Notification Aggregation is triggered only in the event that three unique incidents are opened within a 60-second window. Once Notification Aggregation is triggered notifications for new incidents will not immediately send upon opening but rather on a one-minute interval. A single notification will then display the number of incidents the user is being paged for — rather than for each. The medium of the notification sent will align with whichever methods are specified within the user’s personal paging policy of which they are in. Furthermore, if no new incidents arrive and the triggered alerts remain unacknowledged the next page will follow the user’s paging policy.

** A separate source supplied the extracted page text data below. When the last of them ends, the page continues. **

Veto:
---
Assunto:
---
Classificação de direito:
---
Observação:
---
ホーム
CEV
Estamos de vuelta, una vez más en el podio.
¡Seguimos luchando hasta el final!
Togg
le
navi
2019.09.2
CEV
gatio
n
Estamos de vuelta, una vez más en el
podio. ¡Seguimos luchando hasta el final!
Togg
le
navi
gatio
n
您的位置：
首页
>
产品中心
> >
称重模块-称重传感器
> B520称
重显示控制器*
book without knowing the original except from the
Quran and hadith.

When notification aggregation is not triggered, multiple incidents will page traditionally exactly as outlined in the personal paging policy of the user.
In order to exit Notification Aggregation, all incidents associated with the user– regardless of when they were opened in the process — must be acknowledged. Another way of phrasing this is the user must have zero incidents associated with them in the triggered state.

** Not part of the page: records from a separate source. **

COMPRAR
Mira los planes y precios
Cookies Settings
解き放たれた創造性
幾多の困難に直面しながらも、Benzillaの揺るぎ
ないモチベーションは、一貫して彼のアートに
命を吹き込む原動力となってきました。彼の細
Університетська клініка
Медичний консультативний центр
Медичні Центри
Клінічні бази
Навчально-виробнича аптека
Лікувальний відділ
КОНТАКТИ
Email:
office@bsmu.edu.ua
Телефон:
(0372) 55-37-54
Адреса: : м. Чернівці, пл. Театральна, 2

Below is an explanation of a few different scenarios.
|Action in Timeline||Aggregation||Expected Response|
|Two incidents are created in the Timeline in under 60 seconds||x||Notifications sent out for both incidents to the user(s) on-call|
|Four Incidents are created in the Timeline in under 60 seconds||✓||Three notifications sent out during the first minute then one in the following minute|
|Ten Incidents are created in the Timeline every minute for five minutes||✓||Three notifications sent out during the first minute and then one for the following 4 minutes|
VictorOps aggregates alerts based on the entity_id field value within the incident payload. Below, in the Timeline, you will see incident #642 and four subsequent alerts tethered to it. If an Incident is in an Ack’d or Critical state while multiple alerts with the same entity_id continue to arrive in the Timeline, then the alerts will roll up under the incident and only page out based on the original alert.
This alert aggregation works with Critical, Warning, and Ack’d message types as long the entity_id is shared between events. For more information regarding fields like entity_id and message_type please see our Glossary of Fields documentation found here.
Please Note: Alerts aggregating under a Warning message_type will aggregate normally unless the message_type value of the alert changes status from Warning to Critical. If this value changes (escalates) in status from its source then any Ack’d incident will “Pop of of Ack” and return to a triggered state to start paging an on-call user.